Литмир - Электронная Библиотека
A
A

А под свежим степным ветром меня, что называется, окончательно и бесповоротно развезло. Мы, — вернее, не мы, а наши подчеркнутые тенью силуэты, — брели по матово-голубой улице навстречу огромной свисающей луне — Воловенко с Цюрюпкиным, за ними Дежурин, Муранов и я. Я крепко обнимал плечи своих коллег. Позади я вскоре обнаружил заспанного Петьку-Боцмана, который сипло и простуженно ныл:

— Бать, а бать, когда в хату пойдем? Бать, а бать, пойдем до мамки…

За Петькой-Боцманом тащился Серега, младший, и тоже сипло и простуженно ныл:

— Бать, а бать…

Напротив правления Муранов осторожно высвободился.

— Доплывешь назад, парень? Прощай, Петрович.

— Прощай.

Муранова перекосило, скособочило и отшвырнуло за угол, в переулок.

— Ни с места! — крикнул я. — Стой, ни с места, руки в тесто, признавайся: кто невеста?

Я погнался за ним вразмашку, как на беговых «ножах».

— Эй, Дежурин! — завопил я, оборачиваясь. — За мной! В атаку! Что ты, Муранов, и расцеловаться с нами не желаешь?

Ярмарочным петрушкой я повис на его культяпом плече. Ничего, не шлепнусь.

— Постыдись, бабы в окна смотрят.

Пусть смотрят. Пусть не смотрят. Чихать! Я — рабочий, я — лихой парень.

— Ладно, давай, Петрович, поцелуемся! — неожиданно воскликнул Муранов. — Так и быть — провожу вас обратно. Не то с малым булька стрясется.

Он прижал Дежурина к себе. И матроса бражка повела. Ах, коварная! Бомба с замедленным действием.

— Вот это правильно! — заорал я. — Вот это — правильно! А то не подчиняются, черти полосатые! Пропадай моя телега — все четыре колеса!

Боже, что я плету?

— Чихал я на город, и чихал я на университет. Мы с Цюрюпкиным чихали. Я самостоятельный. Я тыщу получаю.

Боже, боже, что я плету? Прости меня и помилуй. Мама, мама… Как дурно, как плохо! Когда отслужу в армии, пойду в милиционеры и самогонщиц дотла перестреляю. Паучиху, Прорву, Дырку… Всех подряд. Да, перестреляю. Я не маленький. В меня самого стреляли. И ничего, жив. Я парень мускулистый, здоровый. Я не маленький. Я из столицы. Я — начальник. Воловенко начальник. И я.
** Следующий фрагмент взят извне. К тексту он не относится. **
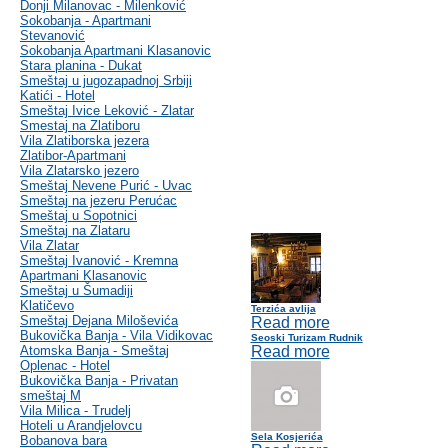
Donji Milanovac - Milenković
Sokobanja - Apartmani
Stevanović
Sokobanja Apartmani Klasanovic
Stara planina - Dukat
Smeštaj u jugozapadnoj Srbiji
Katići - Hotel
Smeštaj Ivice Leković - Zlatar
Smestaj na Zlatiboru
Vila Zlatiborska jezera
Zlatibor-Apartmani
Vila Zlatarsko jezero
Smeštaj Nevene Purić - Uvac
Smeštaj na jezeru Perućac
Smeštaj u Sopotnici
Smeštaj na Zlataru
Vila Zlatar
Smeštaj Ivanović - Kremna
Apartmani Klasanovic
Smeštaj u Šumadiji
Klatičevo
Terzića avlija
Smeštaj Dejana Miloševića
Read more
Bukovička Banja - Vila Vidikovac
Seoski Turizam Rudnik
Atomska Banja - Smeštaj
Read more
Oplenac - Hotel
Bukovička Banja - Privatan
smeštaj M
Vila Milica - Trudelj
Hoteli u Arandjelovcu
Sela Kosjerića
Bobanova bara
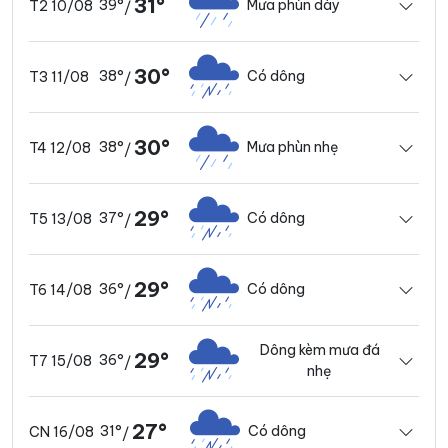
31°
39°
Mưa phùn dày
T2 10/08
/
30°
38°
Có dông
T3 11/08
/
30°
38°
Mưa phùn nhẹ
T4 12/08
/
29°
37°
Có dông
T5 13/08
/
29°
36°
Có dông
T6 14/08
/
Dông kèm mưa đá
29°
36°
T7 15/08
/
nhẹ
27°
31°
Có dông
CN 16/08
/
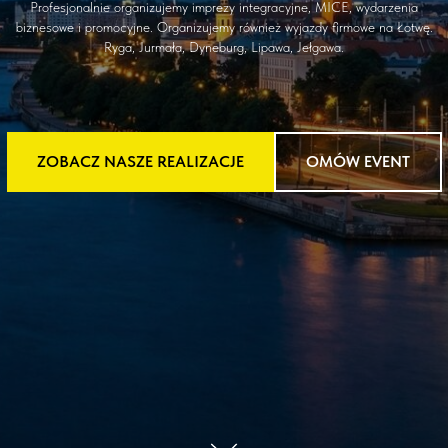
Profesjonalnie organizujemy imprezy integracyjne, MICE, wydarzenia
biznesowe i promocyjne. Organizujemy również wyjazdy firmowe na Łotwę.
Ryga, Jurmała, Dyneburg, Lipawa, Jełgawa.
ZOBACZ NASZE REALIZACJE
OMÓW EVENT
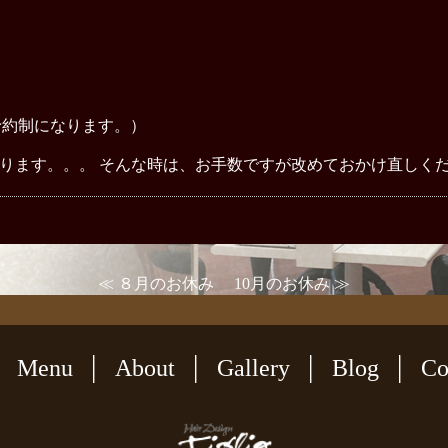
予約制になります。）
ります。。。 そんな時は、お手数ですが改めておかけ直しく
≪ ８月のお休み
10月のお休み ≫
Menu
About
Gallery
Blog
Co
Впрочем, он и Цюрюпкин куда-то испарились. Я их не видел больше. Ох, как ужасно! А пилось легко. Елена, Елена! Узнает — разлюбит.

— Перебрал, бедняга, — это голос Дежурина.

Смотри-ка, голова сама не своя, тошнит, дурно, нелепостей наболтал невероятных, а все слышу, помню и понимаю. Ну бражка, ну Цюрюпкин, ах, председатель!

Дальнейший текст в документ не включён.